You have a sharp eye to unfold the story behind this slingshot!

Thanks for your comments Mark!


----------



## Ordo (Feb 11, 2018)

That's a nice piece and looks strong enough. Well done.


----------



## BAT (Feb 26, 2015)

Ordo said:


> That's a nice piece and looks strong enough. Well done.


Thanks Ordo!


----------



## Slingster (Apr 13, 2016)

Looks nice, however I would be concerned about using a 3d printed slingshot. I have done a lot of 3d printing over the years, and while the tech is really cool I would be concerned about the strength in this application. Layer separation could be a problem with the limbs. What are your thoughts?


----------



## Void (Mar 15, 2020)

Nice work. You know I'm gonna have to 3dprint one now.


----------



## BAT (Feb 26, 2015)

Slingster said:


> Looks nice, however I would be concerned about using a 3d printed slingshot. I have done a lot of 3d printing over the years, and while the tech is really cool I would be concerned about the strength in this application. Layer separation could be a problem with the limbs. What are your thoughts?
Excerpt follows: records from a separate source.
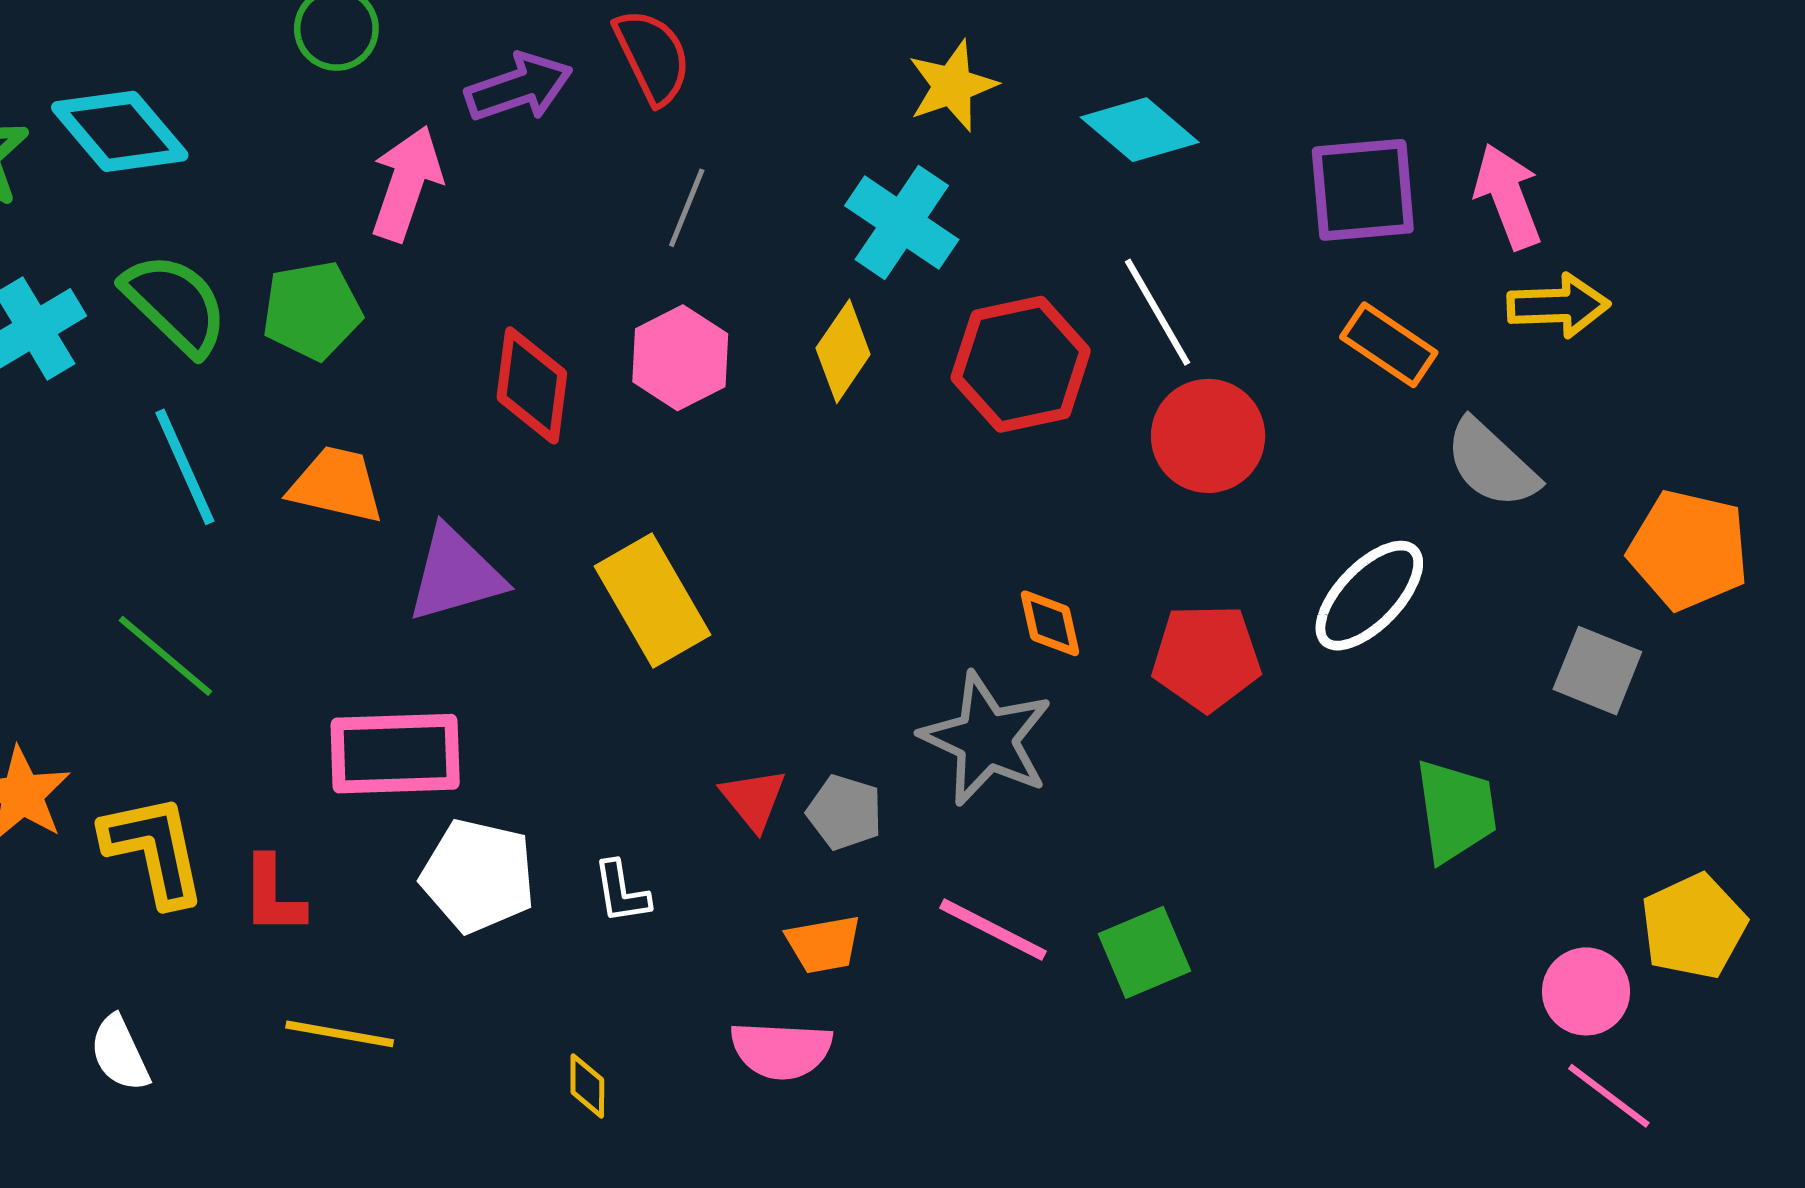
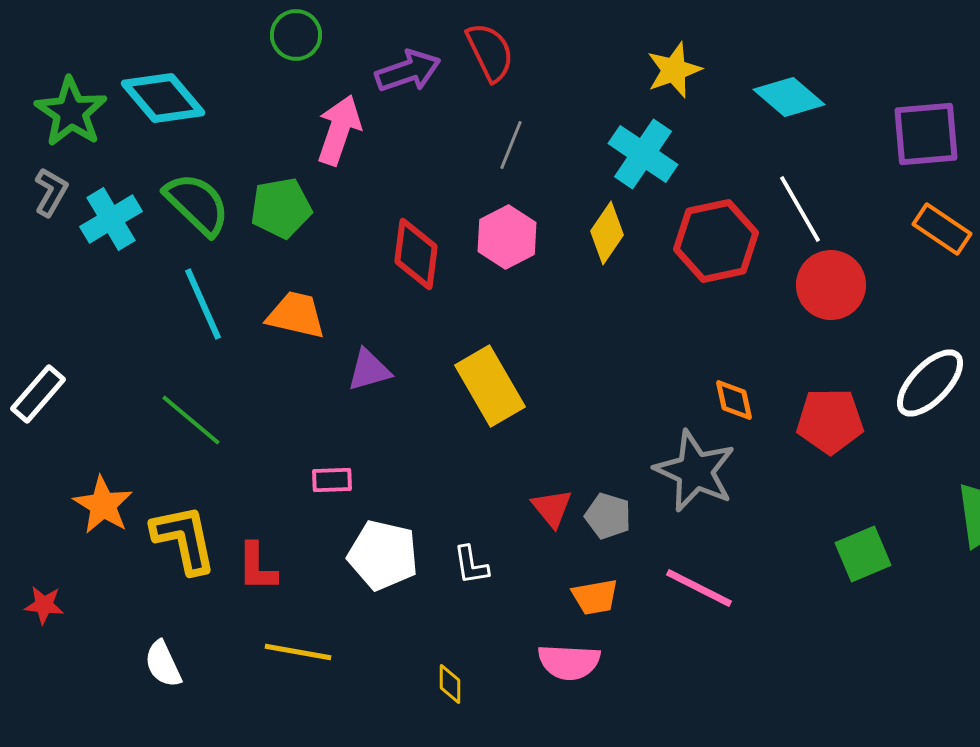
purple triangle: (455, 574) -> (369, 370), size x0.7
pink rectangle: (395, 754) -> (332, 480), size x0.5
green square: (1144, 952) -> (863, 554), moved

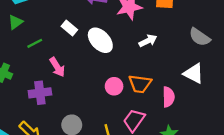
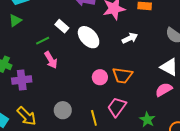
green line: (35, 43) -> (43, 41), moved
purple cross: (40, 93) -> (22, 80), moved
pink semicircle: (168, 97) -> (164, 90), moved, turned -120

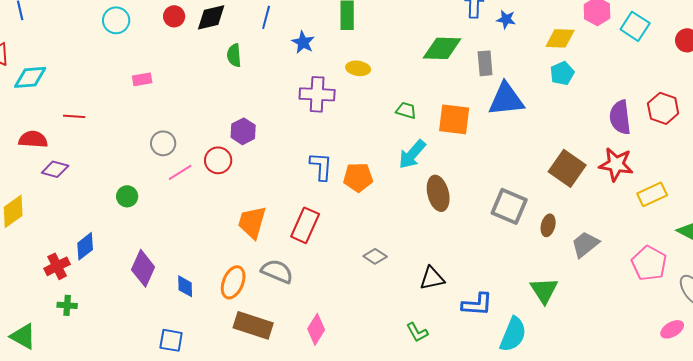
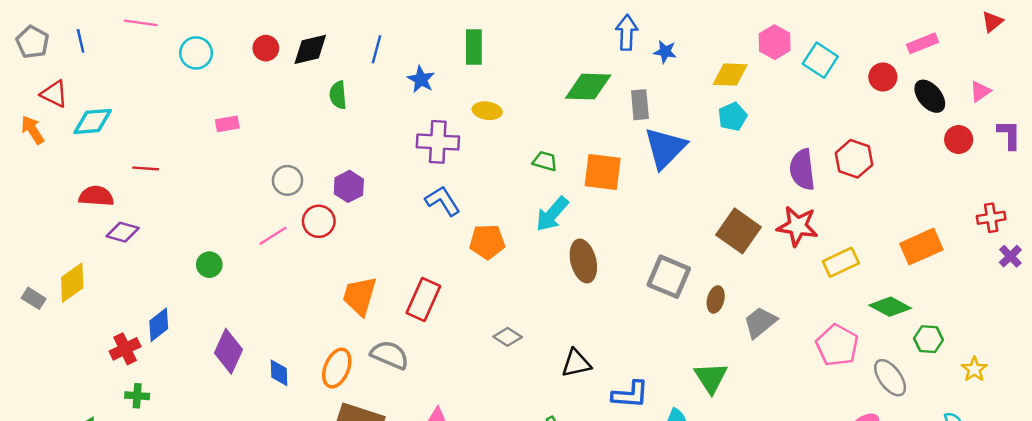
blue triangle: (506, 99) -> (665, 148), turned -39
gray circle: (163, 143) -> (287, 180), moved
blue L-shape: (321, 166) -> (443, 201), moved, turned -36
I was concerned too, so I printed a few, changing the orientation of the layers, and made some tests, first I measured the pull of several band types, to see how much weight or force they actualy generate on the fork tips, the strongest ones generate 10 kilos (22 punds). Later I applyed pull to the forktips, using a digital scale I coul reach aprox 30 kilos (66 pounds) an did not break any forktip. Another test was shooting directly to the frames. All this tests are on the video. I have been shooting with one of this 3d printed slingshot for months without any issue, I´m using 0.75 Precise 1 cm straight cut, 17.5 cm active lenght, with 8 mm steels. As long as you dont hit the forks, (Because one hit would weaken the fork tip) You can use a 3D printed slingshot with no problem. I added a different set to another one, 0.75 Precise, 18 to 12 mm tappered cut, 20 cm active lenght, also shooting with no problem.

Cheers!


----------



## Void (Mar 15, 2020)

I am curious why you printed the one in the video upright, when it looks like it may have been designed to print target side down, And that's what I would have thought to be strongest?
Is it stronger printed that way? I was just curious


----------



## Tremoside (Jul 17, 2013)

I use printed frames a lot. Mostly SLS or MJF prints. Some are over 5 years old. A frame hit is usually not a problem, direct tip hits are not so lucky, but even G10 feels a hit.


----------



## BAT (Feb 26, 2015)

Void said:


> I am curious why you printed the one in the video upright, when it looks like it may have been designed to print target side down, And that's what I would have thought to be strongest?
> Is it stronger printed that way? I was just curious


I started printing as you mention, target side down, but because the design is curvy, it needed a little supports, and I didn´t like the finish of that side after removing supports. I tried with the vertical position, an it printed a lot better with little supports. I was triyng to achieve the best print aesthetically speaking.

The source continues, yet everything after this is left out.